[MATERIAL TO PROCESS]

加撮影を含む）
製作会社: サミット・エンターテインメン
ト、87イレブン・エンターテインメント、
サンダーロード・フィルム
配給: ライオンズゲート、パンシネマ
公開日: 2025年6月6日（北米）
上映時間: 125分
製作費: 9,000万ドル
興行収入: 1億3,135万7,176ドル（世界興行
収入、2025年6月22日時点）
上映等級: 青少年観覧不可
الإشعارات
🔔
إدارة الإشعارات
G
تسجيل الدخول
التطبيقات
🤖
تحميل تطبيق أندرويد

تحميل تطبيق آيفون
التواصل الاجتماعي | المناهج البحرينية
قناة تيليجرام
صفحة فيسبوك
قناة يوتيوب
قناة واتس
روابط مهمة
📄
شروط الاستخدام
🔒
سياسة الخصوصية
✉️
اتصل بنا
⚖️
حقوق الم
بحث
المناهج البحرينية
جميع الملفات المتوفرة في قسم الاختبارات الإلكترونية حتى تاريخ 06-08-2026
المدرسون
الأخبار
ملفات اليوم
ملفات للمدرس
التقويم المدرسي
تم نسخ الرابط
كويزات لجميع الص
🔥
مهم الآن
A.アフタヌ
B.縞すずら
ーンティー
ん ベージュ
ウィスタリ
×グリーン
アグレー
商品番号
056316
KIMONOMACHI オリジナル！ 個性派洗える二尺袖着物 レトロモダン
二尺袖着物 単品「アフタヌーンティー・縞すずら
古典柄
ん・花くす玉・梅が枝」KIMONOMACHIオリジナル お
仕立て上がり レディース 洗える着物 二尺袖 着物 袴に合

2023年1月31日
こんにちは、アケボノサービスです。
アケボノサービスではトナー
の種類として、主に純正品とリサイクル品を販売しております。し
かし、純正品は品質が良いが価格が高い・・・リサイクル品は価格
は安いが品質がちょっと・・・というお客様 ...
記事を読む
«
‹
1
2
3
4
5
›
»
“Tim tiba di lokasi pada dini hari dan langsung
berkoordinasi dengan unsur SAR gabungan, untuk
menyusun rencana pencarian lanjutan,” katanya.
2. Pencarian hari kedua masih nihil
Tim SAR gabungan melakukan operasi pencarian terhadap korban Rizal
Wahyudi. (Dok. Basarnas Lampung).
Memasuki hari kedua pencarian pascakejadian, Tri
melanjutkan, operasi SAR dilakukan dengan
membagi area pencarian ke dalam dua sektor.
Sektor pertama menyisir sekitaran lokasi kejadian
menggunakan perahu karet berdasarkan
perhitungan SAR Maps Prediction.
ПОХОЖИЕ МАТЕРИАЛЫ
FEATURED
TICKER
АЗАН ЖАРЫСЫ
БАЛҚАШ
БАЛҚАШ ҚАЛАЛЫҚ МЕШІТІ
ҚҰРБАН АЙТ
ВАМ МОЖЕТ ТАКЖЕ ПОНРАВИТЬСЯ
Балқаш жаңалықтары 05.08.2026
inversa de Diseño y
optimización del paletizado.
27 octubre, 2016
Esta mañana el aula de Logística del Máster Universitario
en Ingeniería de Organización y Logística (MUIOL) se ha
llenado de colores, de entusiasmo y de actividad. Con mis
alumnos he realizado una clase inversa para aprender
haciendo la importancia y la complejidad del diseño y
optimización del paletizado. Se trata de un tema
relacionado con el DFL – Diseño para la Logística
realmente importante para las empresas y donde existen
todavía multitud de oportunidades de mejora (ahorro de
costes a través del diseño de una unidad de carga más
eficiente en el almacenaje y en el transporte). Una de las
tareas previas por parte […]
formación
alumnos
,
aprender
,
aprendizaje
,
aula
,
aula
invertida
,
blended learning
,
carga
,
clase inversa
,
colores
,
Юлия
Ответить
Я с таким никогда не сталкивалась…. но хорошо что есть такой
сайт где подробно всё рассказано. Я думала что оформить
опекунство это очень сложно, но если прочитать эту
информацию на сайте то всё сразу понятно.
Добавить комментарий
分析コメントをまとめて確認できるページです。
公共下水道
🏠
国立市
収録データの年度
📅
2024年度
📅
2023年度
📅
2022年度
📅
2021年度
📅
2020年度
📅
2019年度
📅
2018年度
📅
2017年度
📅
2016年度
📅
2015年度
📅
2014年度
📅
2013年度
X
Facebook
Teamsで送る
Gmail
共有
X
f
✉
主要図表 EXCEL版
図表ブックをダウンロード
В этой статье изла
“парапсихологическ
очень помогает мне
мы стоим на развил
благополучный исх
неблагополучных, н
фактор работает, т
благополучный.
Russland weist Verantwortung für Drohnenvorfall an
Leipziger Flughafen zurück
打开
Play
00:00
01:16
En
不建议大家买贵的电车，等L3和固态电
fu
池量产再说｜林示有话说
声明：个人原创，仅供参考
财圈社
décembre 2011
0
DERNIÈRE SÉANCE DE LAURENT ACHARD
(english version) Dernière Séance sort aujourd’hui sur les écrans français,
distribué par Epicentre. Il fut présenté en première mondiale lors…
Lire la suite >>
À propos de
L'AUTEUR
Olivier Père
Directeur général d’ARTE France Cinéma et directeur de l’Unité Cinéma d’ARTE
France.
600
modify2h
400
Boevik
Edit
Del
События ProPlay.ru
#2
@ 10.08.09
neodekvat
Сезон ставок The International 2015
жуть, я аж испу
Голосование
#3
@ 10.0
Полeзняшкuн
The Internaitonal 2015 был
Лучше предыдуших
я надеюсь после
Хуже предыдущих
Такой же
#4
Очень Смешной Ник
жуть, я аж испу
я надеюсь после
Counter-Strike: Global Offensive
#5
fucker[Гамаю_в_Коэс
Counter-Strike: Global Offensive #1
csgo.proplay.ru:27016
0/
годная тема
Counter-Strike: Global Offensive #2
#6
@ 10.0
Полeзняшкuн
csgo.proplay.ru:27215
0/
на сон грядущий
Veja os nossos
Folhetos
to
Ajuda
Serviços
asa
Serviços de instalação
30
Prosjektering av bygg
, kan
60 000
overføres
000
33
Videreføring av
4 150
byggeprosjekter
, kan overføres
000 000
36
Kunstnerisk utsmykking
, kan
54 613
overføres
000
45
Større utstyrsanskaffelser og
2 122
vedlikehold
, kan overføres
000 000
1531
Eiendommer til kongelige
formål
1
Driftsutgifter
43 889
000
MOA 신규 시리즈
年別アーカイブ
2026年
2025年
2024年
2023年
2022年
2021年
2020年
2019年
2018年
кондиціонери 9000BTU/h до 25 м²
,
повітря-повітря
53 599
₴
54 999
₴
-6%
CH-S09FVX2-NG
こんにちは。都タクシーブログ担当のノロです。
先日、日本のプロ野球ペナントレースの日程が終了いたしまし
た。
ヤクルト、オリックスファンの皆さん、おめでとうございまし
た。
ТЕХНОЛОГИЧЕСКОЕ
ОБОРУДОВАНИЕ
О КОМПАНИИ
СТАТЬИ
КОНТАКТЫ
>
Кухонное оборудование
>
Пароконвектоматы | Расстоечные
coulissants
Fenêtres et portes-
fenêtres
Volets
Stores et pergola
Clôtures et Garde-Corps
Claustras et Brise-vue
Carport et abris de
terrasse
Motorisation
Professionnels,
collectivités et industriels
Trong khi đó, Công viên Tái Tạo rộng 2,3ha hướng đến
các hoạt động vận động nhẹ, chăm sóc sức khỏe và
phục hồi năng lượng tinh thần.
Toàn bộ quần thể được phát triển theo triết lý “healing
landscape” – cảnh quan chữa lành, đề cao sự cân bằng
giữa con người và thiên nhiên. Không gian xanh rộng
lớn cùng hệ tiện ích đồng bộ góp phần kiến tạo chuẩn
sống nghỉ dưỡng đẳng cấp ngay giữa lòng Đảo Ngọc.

[TASK DETAILS] Looking at the entries above, state how many lines contain "France"; give the number alone.

[RESPONSE] 2